Each year when the tepee was remade, the paintings were copied to the next tepee. These paintings were handed  down from one generation to the next – a virtual history of the Kiowa. The tepee’s paintings served as a record.

By the turn of the 20th century, the tepee was only a memory. The U.S. used military force and government boarding schools to strongly discouraged Native ways, language and customs. The Kiowa and Comanche were pushed from Kansas into Indian Territory, now Oklahoma.

In 1916, the paintings on the Tipi with Battle Pictures were re-created from memory on a new tipi by Kiowa artists Stephen Mopope, James Auchiah, and Silverhorn. But no one knew what had become of it. Then one day, while Matt Reed was in the OHS basement, he came upon a canvas bundle tied together with rope. He took it off the shelf and began to unroll it. The unmistakable markings on the canvas stood out.
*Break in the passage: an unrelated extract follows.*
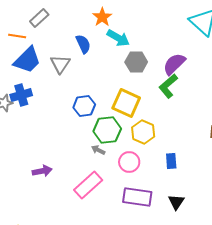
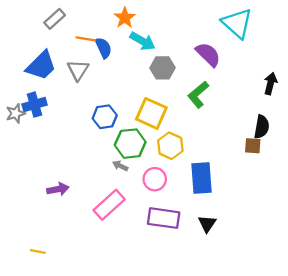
orange line: (17, 36) -> (86, 39), moved
purple semicircle: (174, 64) -> (208, 54), moved, turned 90
blue rectangle: (171, 161) -> (201, 178), size x1.8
“The design is so unique to Kiowas,” said Reed, curator of OHS museum collections. “It is a direct connection between Kiowa tradition all the way up until contemporary art. It embodies Kiowa military tradition and history.”

Eugene Stumbling Bear is descended from the Kiowa. Chiefs Stumbling Bear and Satanta were his great-grandfather and great-great-uncle. Both were present at the signing of 1865 and 1867 treaties. And he may have relatives in the movie.

“Just seeing the old Kiowa people will be worth it,” Stumbling Bear said.